[Opening Listed records section]
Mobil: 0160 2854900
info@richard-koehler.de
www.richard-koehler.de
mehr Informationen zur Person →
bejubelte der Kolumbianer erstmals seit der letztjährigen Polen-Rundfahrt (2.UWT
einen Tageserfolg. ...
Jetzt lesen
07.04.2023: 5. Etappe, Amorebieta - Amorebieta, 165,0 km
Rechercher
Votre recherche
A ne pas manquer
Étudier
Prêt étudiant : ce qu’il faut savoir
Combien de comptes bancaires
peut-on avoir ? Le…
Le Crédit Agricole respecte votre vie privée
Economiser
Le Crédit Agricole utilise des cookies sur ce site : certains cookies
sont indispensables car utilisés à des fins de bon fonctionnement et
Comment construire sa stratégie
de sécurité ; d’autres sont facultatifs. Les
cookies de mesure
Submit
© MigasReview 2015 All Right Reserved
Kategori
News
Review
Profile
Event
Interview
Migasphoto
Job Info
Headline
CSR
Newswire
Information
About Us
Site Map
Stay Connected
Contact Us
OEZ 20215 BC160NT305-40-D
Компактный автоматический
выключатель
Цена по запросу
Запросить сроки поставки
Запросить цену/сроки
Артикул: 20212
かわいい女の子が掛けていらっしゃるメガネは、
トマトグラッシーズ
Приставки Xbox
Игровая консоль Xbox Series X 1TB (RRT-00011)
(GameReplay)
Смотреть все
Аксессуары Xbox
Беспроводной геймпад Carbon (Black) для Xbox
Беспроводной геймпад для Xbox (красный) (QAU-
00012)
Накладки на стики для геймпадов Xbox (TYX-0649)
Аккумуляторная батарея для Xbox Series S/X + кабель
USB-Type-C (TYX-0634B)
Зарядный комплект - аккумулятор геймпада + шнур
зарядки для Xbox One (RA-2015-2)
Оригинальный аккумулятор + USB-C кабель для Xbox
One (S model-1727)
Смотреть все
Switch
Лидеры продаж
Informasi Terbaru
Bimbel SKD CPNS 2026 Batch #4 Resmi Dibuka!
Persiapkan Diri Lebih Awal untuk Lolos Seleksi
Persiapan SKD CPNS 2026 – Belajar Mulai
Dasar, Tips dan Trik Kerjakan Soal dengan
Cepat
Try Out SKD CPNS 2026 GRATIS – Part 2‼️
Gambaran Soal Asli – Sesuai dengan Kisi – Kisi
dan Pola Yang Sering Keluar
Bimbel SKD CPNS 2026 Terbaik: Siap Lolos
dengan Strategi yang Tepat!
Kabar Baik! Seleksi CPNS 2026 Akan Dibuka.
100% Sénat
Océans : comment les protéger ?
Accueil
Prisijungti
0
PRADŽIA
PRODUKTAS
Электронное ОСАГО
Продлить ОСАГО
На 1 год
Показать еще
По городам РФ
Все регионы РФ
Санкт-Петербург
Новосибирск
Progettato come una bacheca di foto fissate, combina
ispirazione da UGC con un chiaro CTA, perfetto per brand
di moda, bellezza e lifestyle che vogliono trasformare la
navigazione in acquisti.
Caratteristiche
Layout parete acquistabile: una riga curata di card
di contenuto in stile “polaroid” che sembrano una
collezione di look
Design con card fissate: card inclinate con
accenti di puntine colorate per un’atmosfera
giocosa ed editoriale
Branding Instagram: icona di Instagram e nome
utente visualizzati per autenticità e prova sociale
[Closing Listed records section]
What to produce »
The range runs from the line with "Bimbel SKD CPNS 2026 Batch #4 Resmi Dibuka!" to the last line of the entries above, both included. Restate it word for word.

Answer section »
Bimbel SKD CPNS 2026 Batch #4 Resmi Dibuka!
Persiapkan Diri Lebih Awal untuk Lolos Seleksi
Persiapan SKD CPNS 2026 – Belajar Mulai
Dasar, Tips dan Trik Kerjakan Soal dengan
Cepat
Try Out SKD CPNS 2026 GRATIS – Part 2‼️
Gambaran Soal Asli – Sesuai dengan Kisi – Kisi
dan Pola Yang Sering Keluar
Bimbel SKD CPNS 2026 Terbaik: Siap Lolos
dengan Strategi yang Tepat!
Kabar Baik! Seleksi CPNS 2026 Akan Dibuka.
100% Sénat
Océans : comment les protéger ?
Accueil
Prisijungti
0
PRADŽIA
PRODUKTAS
Электронное ОСАГО
Продлить ОСАГО
На 1 год
Показать еще
По городам РФ
Все регионы РФ
Санкт-Петербург
Новосибирск
Progettato come una bacheca di foto fissate, combina
ispirazione da UGC con un chiaro CTA, perfetto per brand
di moda, bellezza e lifestyle che vogliono trasformare la
navigazione in acquisti.
Caratteristiche
Layout parete acquistabile: una riga curata di card
di contenuto in stile “polaroid” che sembrano una
collezione di look
Design con card fissate: card inclinate con
accenti di puntine colorate per un’atmosfera
giocosa ed editoriale
Branding Instagram: icona di Instagram e nome
utente visualizzati per autenticità e prova sociale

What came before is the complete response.